Bocciata in toto la linea di Francesco Ghirelli e dell’assemblea della Lega Pro che aveva deliberato a maggioranza lo stop definitivo alla stagione agonistica, la promozione in B di Monza, Vicenza e Reggina con il Carpi che avrebbe seguito tra i cadetti per meriti sportivi le tre attuali capoliste dei rispettivi gironi. Insomma ora cosa accadrà? Quasi tutte le società di C hanno evidenti difficoltà logistiche ed economiche per seguire il protocollo disposto per la ripresa degli allenamenti delle squadre e già si levano grida di protesta.

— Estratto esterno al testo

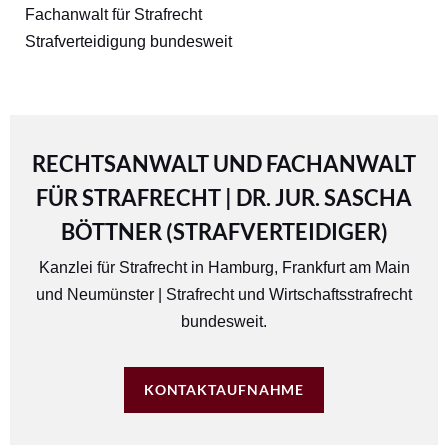
Fachanwalt für Strafrecht
Strafverteidigung bundesweit
RECHTSANWALT UND FACHANWALT
FÜR STRAFRECHT | DR. JUR. SASCHA
BÖTTNER (STRAFVERTEIDIGER)
Kanzlei für Strafrecht in
Hamburg
,
Frankfurt am Main
und
Neumünster
| Strafrecht und Wirtschaftsstrafrecht
bundesweit.
KONTAKTAUFNAHME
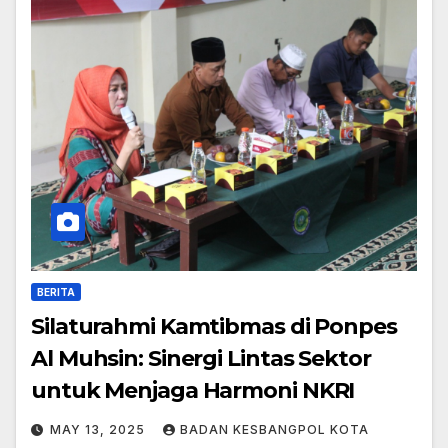
BERITA
Silaturahmi Kamtibmas di Ponpes
Al Muhsin: Sinergi Lintas Sektor
untuk Menjaga Harmoni NKRI
MAY 13, 2025
BADAN KESBANGPOL KOTA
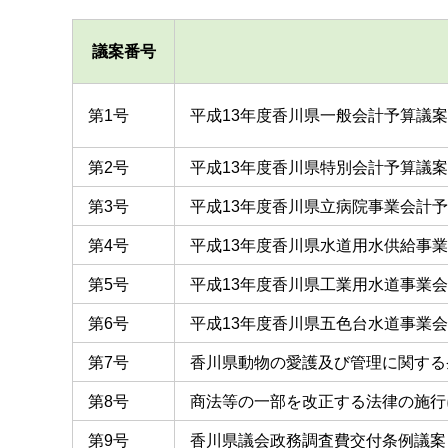
議案番号
第1号
平成13年度香川県一般会計予算議案
第2号
平成13年度香川県特別会計予算議案
第3号
平成13年度香川県立病院事業会計
第4号
平成13年度香川県水道用水供給事
第5号
平成13年度香川県工業用水道事業
第6号
平成13年度香川県五色台水道事業
第7号
香川県動物の愛護及び管理に関する
第8号
商法等の一部を改正する法律の施行
第9号
香川県議会政務調査費交付条例議案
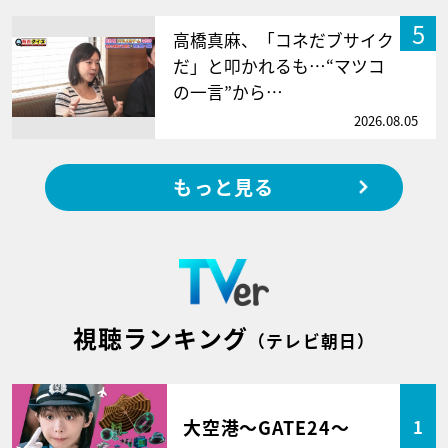
5
高橋真麻、「コネだブサイク
だ」と叩かれるも…“マツコ
の一言”から…
2026.08.05
もっと見る
視聴ランキング
（テレビ朝日）
大空港～GATE24～
1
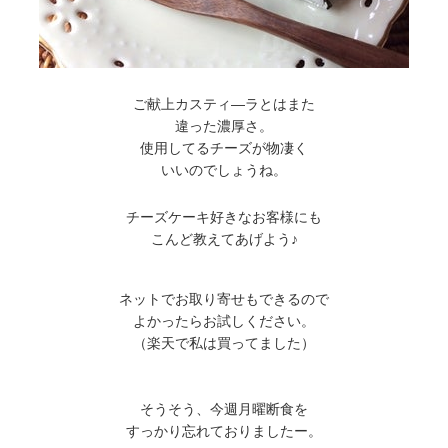
ご献上カスティ―ラとはまた
違った濃厚さ。
使用してるチーズが物凄く
いいのでしょうね。
チーズケーキ好きなお客様にも
こんど教えてあげよう♪
ネットでお取り寄せもできるので
よかったらお試しください。
（楽天で私は買ってました）
そうそう、今週月曜断食を
すっかり忘れておりましたー。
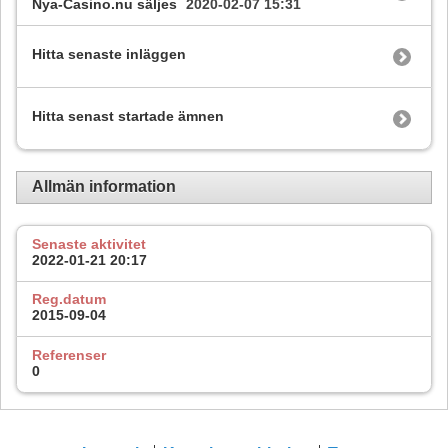
Nya-Casino.nu säljes
2020-02-07
15:31
Hitta senaste inläggen
Hitta senast startade ämnen
Allmän information
Senaste aktivitet
2022-01-21
20:17
Reg.datum
2015-09-04
Referenser
0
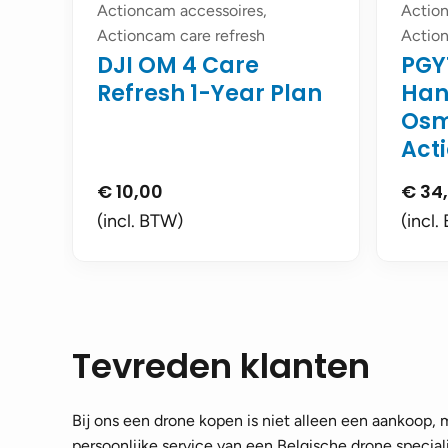
Actioncam accessoires,
Action
Actioncam care refresh
Actio
DJI OM 4 Care
PGY
Refresh 1-Year Plan
Han
Osm
Acti
€
10,00
€
34
(incl. BTW)
(incl.
Tevreden klanten
Bij ons een drone kopen is niet alleen een aankoop,
persoonlijke service van een Belgische drone speciali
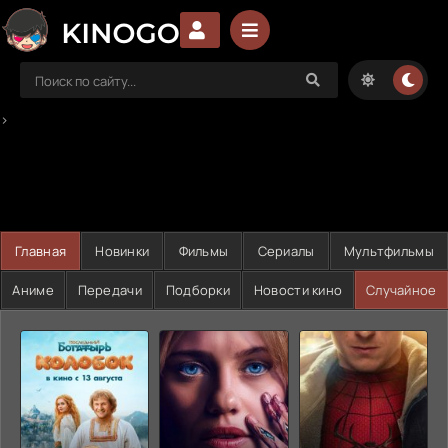
>
Главная
Новинки
Фильмы
Сериалы
Мультфильмы
Аниме
Передачи
Подборки
Новости кино
Случайное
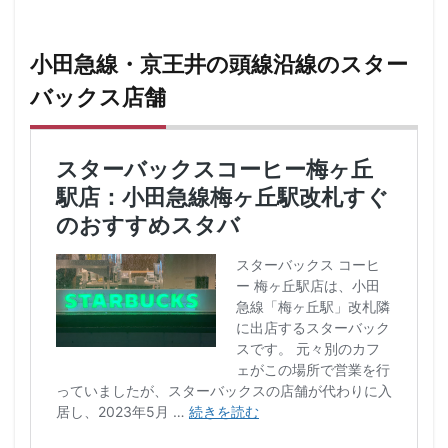
小田急線・京王井の頭線沿線のスター
バックス店舗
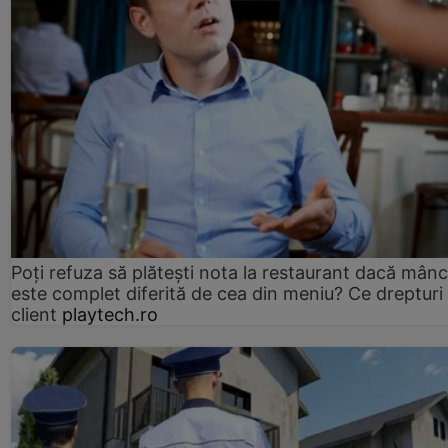
Poți refuza să plătești nota la restaurant dacă mân
este complet diferită de cea din meniu? Ce drepturi 
client
playtech.ro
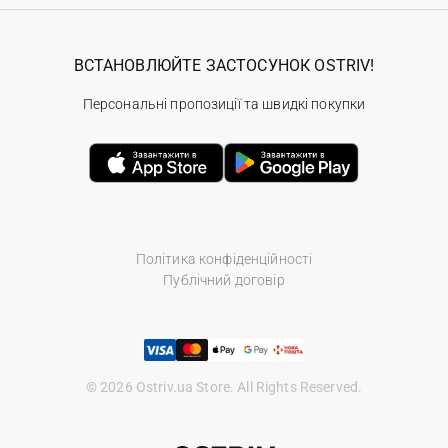
ВСТАНОВЛЮЙТЕ ЗАСТОСУНОК OSTRIV!
Персональні пропозиції та швидкі покупки
Політика конфіденційності
Публічний договір
© 2026 Ostriv.ua Store. All Rights Reserved.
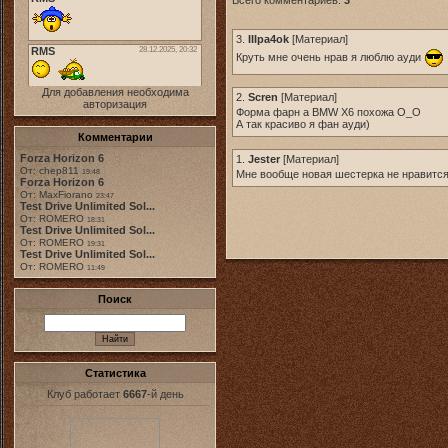
3.
IIIpa4ok
[
Материал
]
Круть мне очень нрав я люблю ауди
Для добавления необходима
2.
Scren
[
Материал
]
авторизация
Форма фарн а BMW X6 похожа О_О
А так красиво я фан ауди)
Комментарии
Forza Horizon 6
1.
Jester
[
Материал
]
От: chep811
19:48
Мне вообще новая шестерка не нравится. 
Forza Horizon 6
От: MaxFiorano
23:47
Test Drive Unlimited Sol...
От: ROMERO
18:31
Test Drive Unlimited Sol...
От: ROMERO
19:31
Test Drive Unlimited Sol...
От: ROMERO
11:49
Поиск
Статистика
Клуб работает
6667
-й день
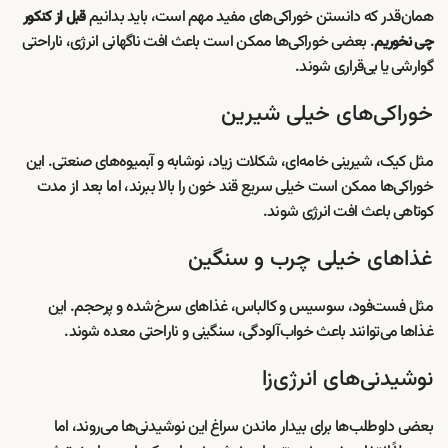
همان‌قدر که دانستن خوراکی‌های مفید مهم است، باید بدانیم
قبل از کنکور
. بعضی خوراکی‌ها ممکن است باعث افت ناگهانی انرژی، ناراحتی
چی نخوریم
گوارشی یا بی‌قراری شوند.
خوراکی‌های خیلی شیرین
مثل کیک، شیرینی خامه‌ای، شکلات زیاد، نوشابه و آبمیوه‌های صنعتی. این
خوراکی‌ها ممکن است خیلی سریع قند خون را بالا ببرند، اما بعد از مدت
کوتاهی باعث افت انرژی شوند.
غذاهای خیلی چرب و سنگین
مثل فست‌فود، سوسیس و کالباس، غذاهای سرخ‌شده و پرحجم. این
غذاها می‌توانند باعث خواب‌آلودگی، سنگینی و ناراحتی معده شوند.
نوشیدنی‌های انرژی‌زا
بعضی داوطلب‌ها برای بیدار ماندن سراغ این نوشیدنی‌ها می‌روند، اما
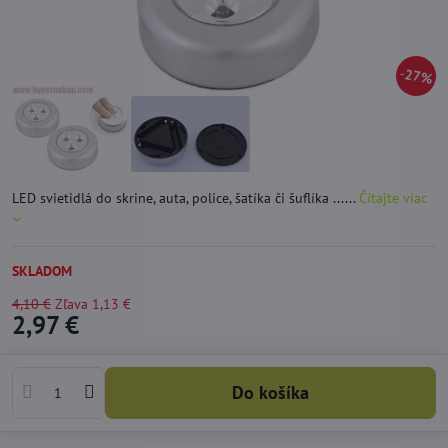
27%
LED svietidlá do skrine, auta, police, šatíka či šuflíka ......
Čítajte viac
SKLADOM
4,10 €
Zľava
1,13 €
2,97 €
Do košíka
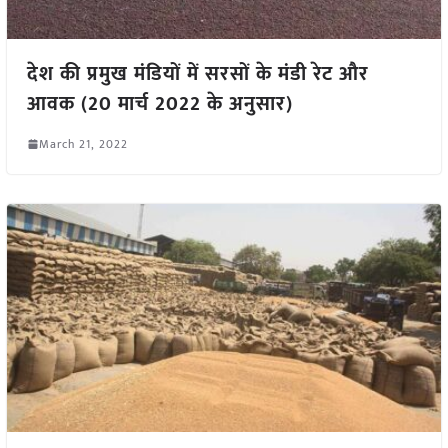
देश की प्रमुख मंडियों में सरसों के मंडी रेट और
आवक (20 मार्च 2022 के अनुसार)
March 21, 2022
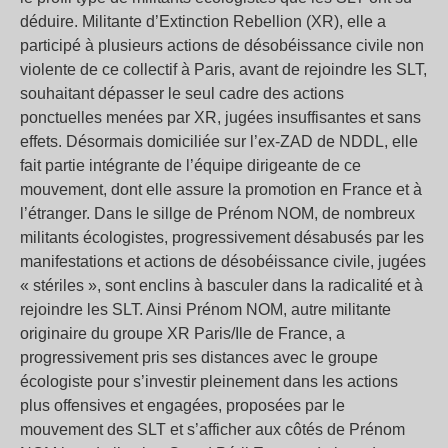
déduire. Militante d’Extinction Rebellion (XR), elle a
participé à plusieurs actions de désobéissance civile non
violente de ce collectif à Paris, avant de rejoindre les SLT,
souhaitant dépasser le seul cadre des actions
ponctuelles menées par XR, jugées insuffisantes et sans
effets. Désormais domiciliée sur l’ex-ZAD de NDDL, elle
fait partie intégrante de l’équipe dirigeante de ce
mouvement, dont elle assure la promotion en France et à
l’étranger. Dans le sillge de Prénom NOM, de nombreux
militants écologistes, progressivement désabusés par les
manifestations et actions de désobéissance civile, jugées
« stériles », sont enclins à basculer dans la radicalité et à
rejoindre les SLT. Ainsi Prénom NOM, autre militante
originaire du groupe XR Paris/Ile de France, a
progressivement pris ses distances avec le groupe
écologiste pour s’investir pleinement dans les actions
plus offensives et engagées, proposées par le
mouvement des SLT et s’afficher aux côtés de Prénom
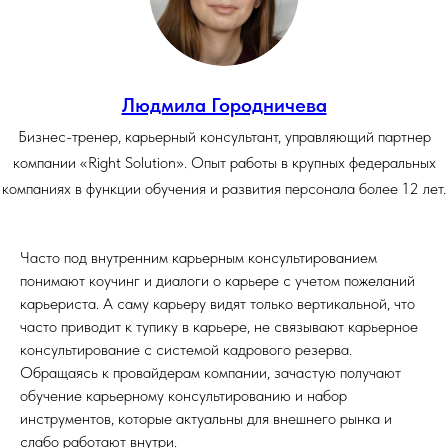
Людмила Городничева
Бизнес-тренер, карьерный консультант, управляющий партнер
компании «Right Solution». Опыт работы в крупных федеральных
компаниях в функции обучения и развития персонала более 12 лет.
Часто под внутренним карьерным консультированием
понимают коучинг и диалоги о карьере с учетом пожеланий
карьериста. А саму карьеру видят только вертикальной, что
часто приводит к тупику в карьере, не связывают карьерное
консультирование с системой кадрового резерва.
Обращаясь к провайдерам компании, зачастую получают
обучение карьерному консультированию и набор
инструментов, которые актуальны для внешнего рынка и
слабо работают внутри.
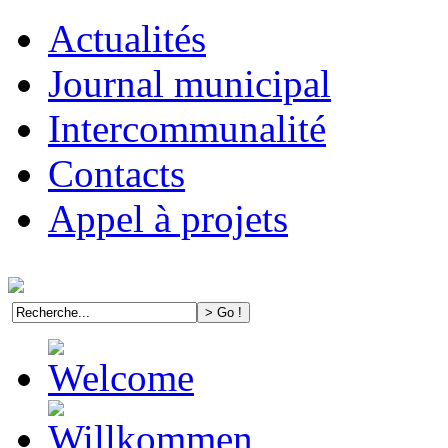
Actualités
Journal municipal
Intercommunalité
Contacts
Appel à projets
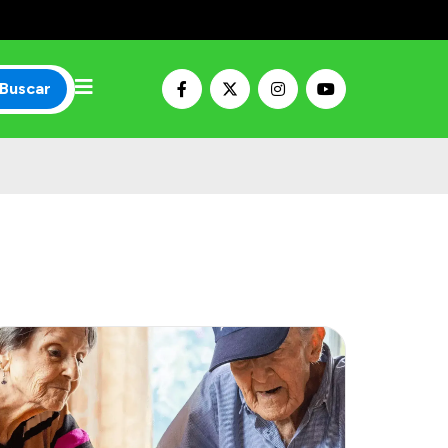
Buscar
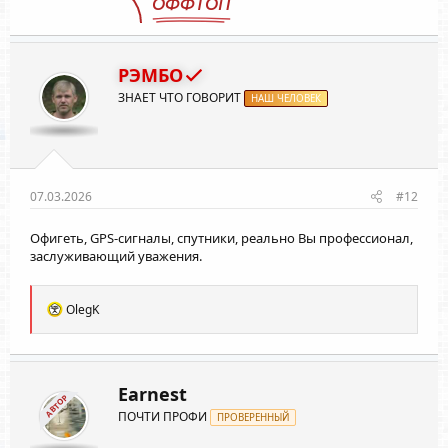
ОФФТОП
РЭМБО
ЗНАЕТ ЧТО ГОВОРИТ
НАШ ЧЕЛОВЕК
07.03.2026
#12
Офигеть, GPS-сигналы, спутники, реально Вы профессионал,
заслуживающий уважения.
Р
OlegK
е
а
к
ц
и
Earnest
АВТОР
и
ПОЧТИ ПРОФИ
:
ПРОВЕРЕННЫЙ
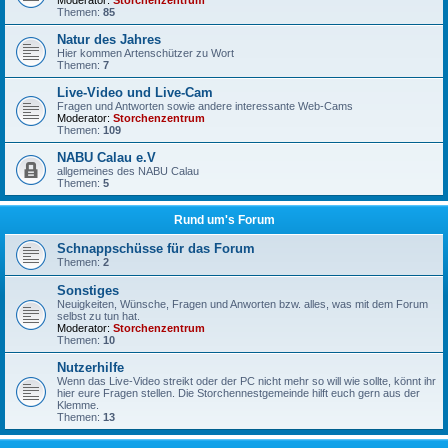
Moderator:
Storchenzentrum
Themen:
85
Natur des Jahres
Hier kommen Artenschützer zu Wort
Themen:
7
Live-Video und Live-Cam
Fragen und Antworten sowie andere interessante Web-Cams
Moderator:
Storchenzentrum
Themen:
109
NABU Calau e.V
allgemeines des NABU Calau
Themen:
5
Rund um's Forum
Schnappschüsse für das Forum
Themen:
2
Sonstiges
Neuigkeiten, Wünsche, Fragen und Anworten bzw. alles, was mit dem Forum
selbst zu tun hat.
Moderator:
Storchenzentrum
Themen:
10
Nutzerhilfe
Wenn das Live-Video streikt oder der PC nicht mehr so will wie sollte, könnt ihr
hier eure Fragen stellen. Die Storchennestgemeinde hilft euch gern aus der
Klemme.
Themen:
13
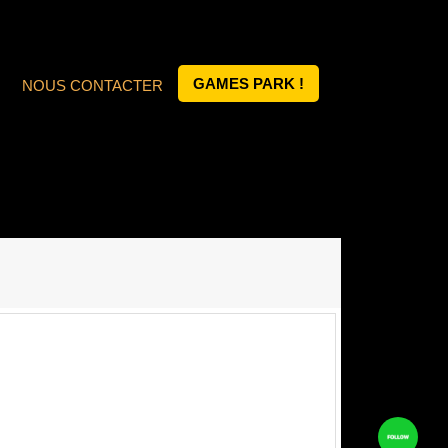
GAMES PARK !
NOUS CONTACTER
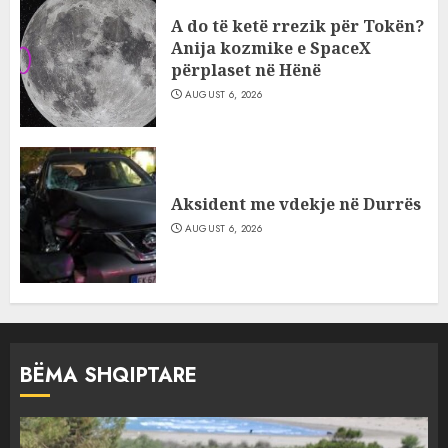
A do të ketë rrezik për Tokën?
Anija kozmike e SpaceX
përplaset në Hënë
AUGUST 6, 2026
Aksident me vdekje në Durrës
AUGUST 6, 2026
BËMA SHQIPTARE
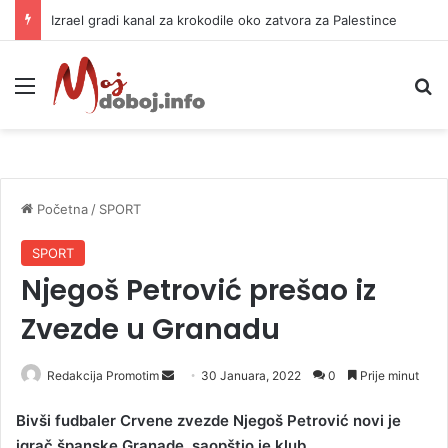
Izrael gradi kanal za krokodile oko zatvora za Palestince
Meni
P
Početna
/
SPORT
SPORT
Njegoš Petrović prešao iz
Zvezde u Granadu
Redakcija Promotim
S
30 Januara, 2022
0
Prije minut
e
Bivši fudbaler Crvene zvezde Njegoš Petrović novi je
n
igrač španske Granade, saopštio je klub.
d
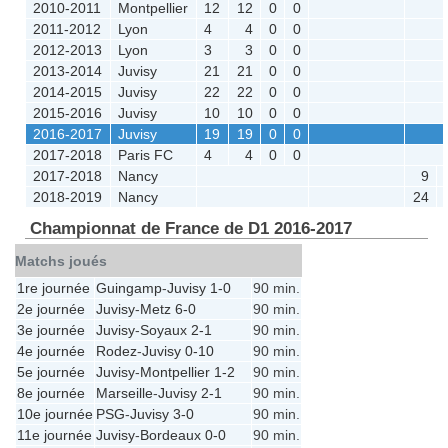
2010-2011
Montpellier
12
12
0
0
2011-2012
Lyon
4
4
0
0
2012-2013
Lyon
3
3
0
0
2013-2014
Juvisy
21
21
0
0
2014-2015
Juvisy
22
22
0
0
2015-2016
Juvisy
10
10
0
0
2016-2017
Juvisy
19
19
0
0
2017-2018
Paris FC
4
4
0
0
2017-2018
Nancy
9
2018-2019
Nancy
24
Championnat de France de D1 2016-2017
Matchs joués
1re journée
Guingamp
-
Juvisy
1-0
90 min.
2e journée
Juvisy
-
Metz
6-0
90 min.
3e journée
Juvisy
-
Soyaux
2-1
90 min.
4e journée
Rodez
-
Juvisy
0-10
90 min.
5e journée
Juvisy
-
Montpellier
1-2
90 min.
8e journée
Marseille
-
Juvisy
2-1
90 min.
10e journée
PSG
-
Juvisy
3-0
90 min.
11e journée
Juvisy
-
Bordeaux
0-0
90 min.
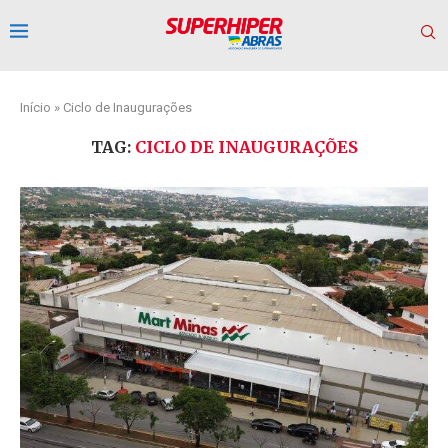
Início
»
Ciclo de Inaugurações
TAG:
CICLO DE INAUGURAÇÕES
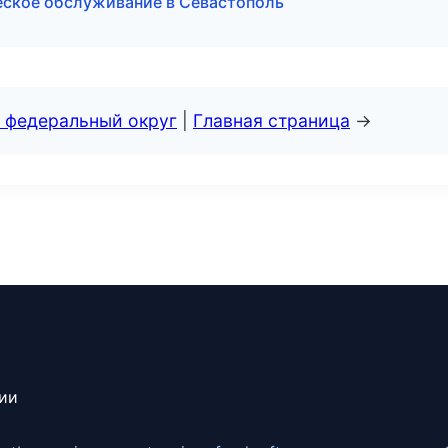
ческое обслуживание в Севастополь
 федеральный округ
|
Главная страница
→
сии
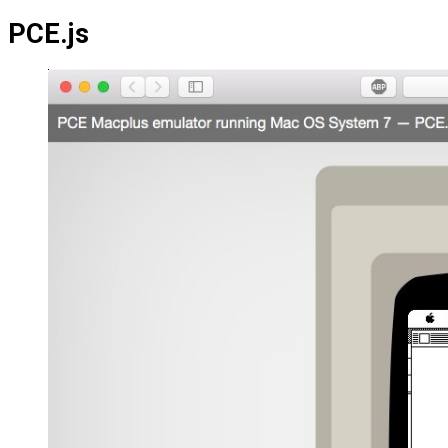
PCE.js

Chi può ritenersi soddisfatto, invece, è il Bari di De Laurentis che spingeva per la ripresa della stagione ed aveva già inviato un esposto per il metodo relativo ai meriti sportivi adottato per la quarta promozione in serie B. Ora la palla passa al Governo che il 28 maggio dovrà confermare quanto stabilito dal Consiglio Federale o sancire la fine definitiva dei campionati (eventualmente potrà anche rivalutare la proposta della LegaPro e decidere un destino diverso per la serie A e B).

Se anche in questo caso il governo dovesse allinearsi con la Figc, da quanto si apprende, la Lega Pro potrà comunque fare opposizione e chiedere di far disputare in C solo i playoff, decretando poi 3 retrocessioni verso la D.

“Una decisione che ci lascia piuttosto sorpresi – commenta il diesse rossoblù Pietro Fusco – ora non ci resta che attendere gli eventi. Aspettiamo cosa deciderà il Governo il 28 maggio e ci muoveremo di conseguenza. Nel frattempo la nostra professionalità ci impone di proseguire con gli allenamenti, che andranno avanti individualmente poi vedremo come muoverci”.

Terminato il Consiglio Federale, il presidente Francesco Ghirelli ha esposto il suo pensiero su quanto emerso con una nota stampa.

Devo parlare il linguaggio della verità: quello che è uscito dal Consiglio federale non mi soddisfa per nulla. La Serie C ha una sua evidente specificità nel campo professionistico, altrimenti non si capirebbe perché ci sono A, B ed appunto Serie C. Noi non siamo in grado di tornare a giocare, ce lo hanno detto anche i sessanta medici sociali, dovevamo fare gli ipocriti e non parlare il linguaggio della verità? Il calcio va veramente riformato nella sua cultura.

Noi non siamo in grado di assicurare la certezza delle misure per salvaguardare la salute. Quello che si sa del nuovo protocollo ci porta a dire che sarà ancora più dura per i nostri club. Mi auguro che io abbia torto rispetto alla situazione. Discuterò ancora una volta con i presidenti con la stessa chiarezza con cui l’ho fatto da sempre. Poi qualcuno può andare a sollecitare scrivendo lettere per giocare i playoff.  Playoff e play out si potrebbero disputare? Abbiamo votato alla luce del sole, né torneremo a discutere.

Io non voglio sfidare nessuno, non c’è una lotta di potere, almeno per me conta solo la Serie C, i valori del calcio e al primo posto c’è la salute. La mia intenzione è di proteggere gli interessi di tutti i club, valgono gli interessi generali e non quelli di qualcuno“.